Se conoce a este pensador como el más alto exponentes de la filosofía idealista alemana, con quien se concluye la filosofía entendida del modo clásico. Entre 1790 y 1800 estudió teología en la universidad de Tubigen, donde conoció a Schelling. Entre 1801 y 1806 fue profesor de filosofía en la universidad de Jena y comenzó una serie de controversias críticas sobre las obras de Kant, Schelling y Fichte. En 1806 y 1807, coincidiendo con la estrada de las Tropas napoleónicas en Jena, publicó Fenomenología del espíritu.
La dialéctica. Hegel concebía la realidad como un proceso interior del desarrollo dialéctico que circula por el mundo natural y por el mundo histórico. Tras varios siglos de olvido de la dialéctica, cuyos primeros tratadistas se encuentran en la Grecia clásica (Demócrito y Heráclito); Hegel la recuperó como procedimiento filosófico y método de trabajo.
La dialéctica comprende tres fases: la tesis (la afirmación de algo), la antítesis (la negación de lo que se acaba de afirmar ó tesis) y la síntesis (que resume verdades parciales de la tesis y la antítesis, contraponiéndolas y obteniendo la verdad total del proceso).

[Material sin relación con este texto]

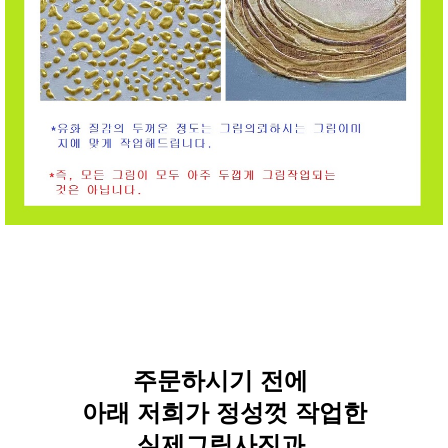
주문하시기 전에
아래 저희가 정성껏 작업한
실제그림사진과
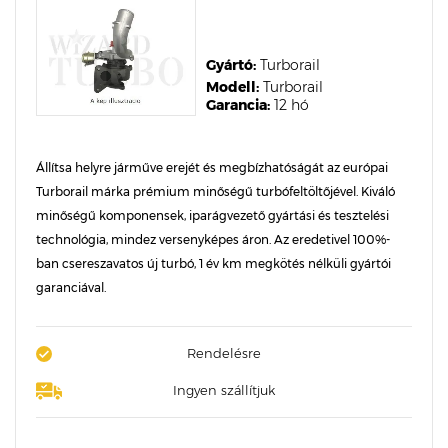
Gyártó:
Turborail
Modell:
Turborail
Garancia:
12 hó
Állítsa helyre járműve erejét és megbízhatóságát az európai
Turborail márka prémium minőségű turbófeltöltőjével. Kiváló
minőségű komponensek, iparágvezető gyártási és tesztelési
technológia, mindez versenyképes áron. Az eredetivel 100%-
ban csereszavatos új turbó, 1 év km megkötés nélküli gyártói
garanciával.
Rendelésre
Ingyen szállítjuk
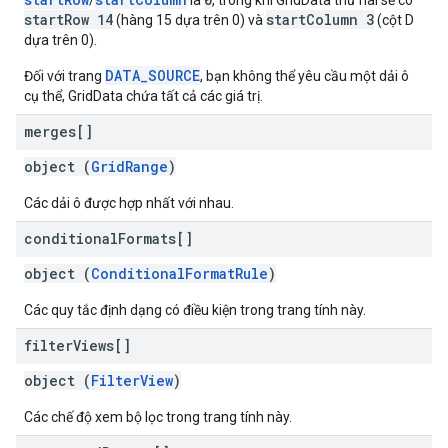
/
là
, trong khi GridData thứ hai sẽ có
startRow 14
startColumn 3
(hàng 15 dựa trên 0) và
(cột D
dựa trên 0).
DATA_SOURCE
Đối với trang
, bạn không thể yêu cầu một dải ô
cụ thể, GridData chứa tất cả các giá trị.
merges[]
object (
GridRange
)
Các dải ô được hợp nhất với nhau.
conditional
Formats[]
object (
ConditionalFormatRule
)
Các quy tắc định dạng có điều kiện trong trang tính này.
filter
Views[]
object (
FilterView
)
Các chế độ xem bộ lọc trong trang tính này.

Lo característico de esta dialéctica es que en ella su protagonista no es el hombre, sino lo que Hegel llamaba metafísicamente espíritu absoluto ó idea. A la tesis la denominó también momento de lo inmediato, a la antítesis, momento de la alienación o perturbación y a la síntesis, momento de la mediación dialéctica. Hegel pone un ejemplo de esto:
a) La tesis es la Lógica, que estudia la idea inmediata, tal como es en sí misma (espíritu subjetivo).
b) La antítesis es la Filosofía de la naturaleza, que estudia la idea la idea alienada o perturbada, la idea fuera de sí misma y convertida en mundo (espíritu objetivo).
c) La síntesis es la Filosofía del espíritu, que estudia la idea después de su paso por la antítesis, es la idea hecha conciencia (espíritu absoluto).
La necesidad de este desarrollo de la idea proviene de que ésta debe convertirse en autoconsciente. La oposición clásica entre objeto y sujeto desaparece en la obra de Hegel. No hay en ella lugar para el escepticismo.
Toda realidad es absolutamente cognoscible. Nada hay fuera del alcance del sujeto, porque la realidad es unitaria, y sujeto y objeto son manifestaciones de una misma idea absoluta. La realidad es la autocreación de Dios, es Dios en devenir. Hegel en su filosofía sostiene que el objeto no es absolutamente extraño al sujeto sino que cabe considerarlo como algo creado por él mismo.
El proceso social, según Hegel, presenta el siguiente desarrollo que da contenido a la historia; la familia es la base fundamental de toda sociedad; de ella emana una moral; esta es la base del derecho; éste da contenido al Estado; el estado es la idea social absoluta. La historia no es más que la biografía del estado y de sus luchas dialécticas con otros estados. En esta cadena dialéctica todo circula en sentido ascendente y único. El hombre sólo existe dentro del Estado.
En resumen, Hegel representó la culminación del idealismo Poskantiano. Recuperó la dialéctica griega como procedimiento filosófico (tesis-antítesis-síntesis) y otorgó a la idea ó Espíritu absoluto el lugar central de su sistema filosófico.